Activity 8.counting the roots of polynomial equation

Answer 1

Answer and Step-by-step explanation:

A root is considered a real root if it is not an imaginary number (a number in the form of a + bi, where i is a number that is not on the real number line, hence the name: imaginary). Let's inspect the given polynomials.

1. (x-4)(x+3)^2(x-1)^3=0, the equation implies

x – 4 = 0 or (x + 3)^2 = 0 or (x – 1)^3 = 0, this gives:

x = 4

x = –3 twice

x = 1 thrice

They are all real numbers, therefore it has 6 real roots.

2. x^2(x^3-1)=0

x² = 0

x³ – 1 = x³ – 1³ = (x – 1)(x² + x + 1) = 0

The quadratic expressions gives 2 imaginary roots. To check this we can use the determinant formula.

D = b² – 4ac = 1² – 4(1)(1) = 1 – 4 = –3 < 0. This gives roots that are not real.

Therefore the real roots of this polynomial are: 0(twice) and 1. Hence, it has 3 real roots.

3. x(x+3)(x-6)^2=0

x = 0

x = 3

x = 6 twice

Thus, it has 4 real roots.

4. 3x(x^3-1)^2=0

3x = 0 and this gives x = 0

(x^3 – 1)² = [(x – 1)(x² + x + 1)]² = (x – 1)²(x² + x + 1)² = 0, only two roots are real here (the quadratic expression has unreal roots, therefore 1 twice are the real roots).

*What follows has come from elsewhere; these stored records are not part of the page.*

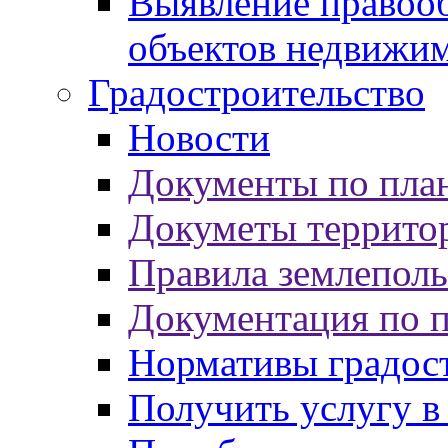
Выявление правооб
объектов недвижи
Градостроительство
Новости
Документы по пла
Докуметы террито
Правила землеполь
Документация по 
Нормативы градос
Получить услугу в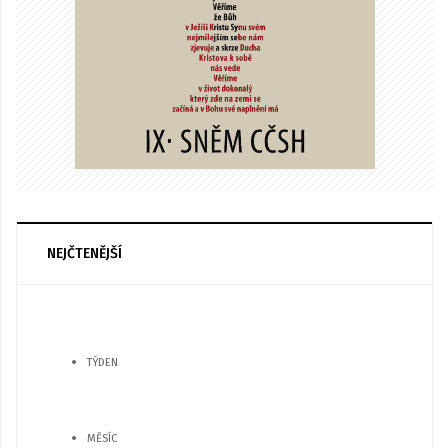
NEJČTENĚJŠÍ
TÝDEN
MĚSÍC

Therefore, this has 3 real roots.

5. (x^3-8)(x^4+1)=0

x³ – 8 = x³ – 2³ = (x – 2)(x² + 2x + 4) = 0

The only real root here is 2, the quadratic expression had imaginary roots and can be checked using the determinant formula

D = b² – 4ac = 2² – 4(1)(4) = 4 – 16 = – 12 < 0.

x⁴ + 1 = 0 has imaginary roots. Therefore, this polynomial has only one real root.